The trial is due to begin on May 20, and Trump wants it delayed until after the 2024 election. If elected president, he is likely to seek to shut down the case.
Cannon said that, given all the legal complexity around the handling of the classified documents, she may not be able to keep to the schedule she set in July.
She said she'd set a new timeline "as soon as possible." Trump lawyers have been arguing for months over the disclosure of classified documents, which can only be viewed at special secure rooms set up in South Florida. The documents were taken from Trump's Mar-a-Lago estate, and his lawyers have a right to review the evidence found there.
Cannon, a Trump appointee, said she would make "reasonable adjustments" to the schedule—such as deadlines for pretrial filings—but did not say she planned to delay the trial date.
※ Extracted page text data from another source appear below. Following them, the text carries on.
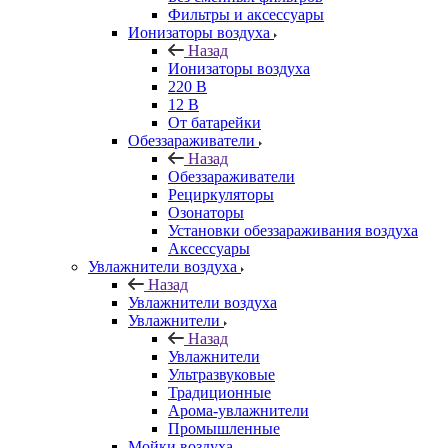
Фильтры и аксессуары
Ионизаторы воздуха
Назад
Ионизаторы воздуха
220 В
12 В
От батарейки
Обеззараживатели
Назад
Обеззараживатели
Рециркуляторы
Озонаторы
Установки обеззараживания воздуха
Аксессуары
Увлажнители воздуха
Назад
Увлажнители воздуха
Увлажнители
Назад
Увлажнители
Ультразвуковые
Традиционные
Арома-увлажнители
Промышленные
Мойки воздуха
However, any delay in the pretrial proceedings could lead to a postponement of the trial itself.
During Wednesday's court hearing, Trump's lawyers argued that they need a delay in the documents case because they also have to prepare for Trump's trial in Washington, D.C., for allegedly tampering with the 2020 presidential election.
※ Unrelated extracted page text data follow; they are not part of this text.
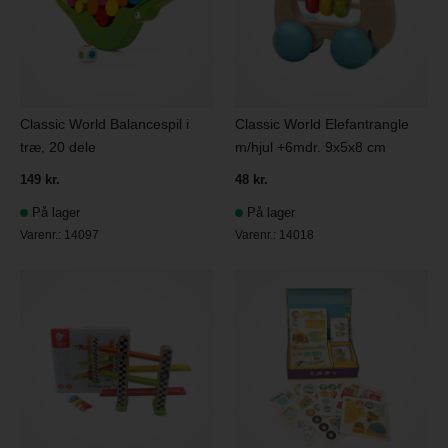
Classic World Balancespil i
Classic World Elefantrangle
træ, 20 dele
m/hjul +6mdr. 9x5x8 cm
149 kr.
48 kr.
På lager
På lager
Varenr.:
14097
Varenr.:
14018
That trial is expected to start on March 4.
Trump's indictment in the election case, which occurred days after Cannon set her initial timeline for the document case, "completely disrupted everything about the schedule your honor set," Trump lawyer Todd Blanche told Cannon.
"It's very difficult to be trying to work with a client in one trial and simultaneously try to prepare that client for another trial," another Trump attorney, Christopher Kise, told Cannon. "This has been a struggle and a challenge."
A prosecutor in the Florida case urged Cannon not to delay the case.
"The court really cannot let and should not let the D.C. trial drive the schedule here," said Justice Department prosecutor Jay Bratt. "We don't know what is going to happen in this case. We don't know what's going to happen in the D.C. case. That trial could disappear."
He said that Trump is trying to delay all of his criminal cases and that "it's not surprising" he is now seeking to delay the Florida case.

Cannon announced in October that Trump's trial will begin on May 20, 2024, in a Trump-leaning county to the north of the one where the documents were allegedly stored. Department of Justice special counsel Jack Smith had sought a December 2023 trial date, and Trump's legal team had argued for a start after the November 2024 election.
The former president is charged with illegally retaining sensitive materials after he left the White House in January 2021 and of attempting to obstruct the federal attempt to retrieve the documents from his Mar-a-Lago resort in Florida.
Trump has long denied all wrongdoing, frequently accusing the Biden administration of having "weaponized" the FBI and DOJ to try to hinder his 2024 presidential campaign. Trump is currently the frontrunner in the race for the Republican nomination.
In October, Cannon accepted Trump's lawyers' submissions that the case should be designated "complex" under federal law, which may potentially place it on a longer timeline.
Also, in October, a former federal prosecutor said Trump is trying to delay his criminal trials so that he can exonerate himself if reelected president.
Former federal prosecutor Preet Bharara said that Trump likely has three ways to avoid his two federal trials, including pardoning himself, appointing a favorable attorney general or claiming federal immunity.
Speaking on his Spotify podcast, Stay Tuned With Preet, Bharara said that in the federal cases relating to election interference and hoarding classified documents, Trump could pardon himself when he becomes president. Bharara said this option would be litigated in court.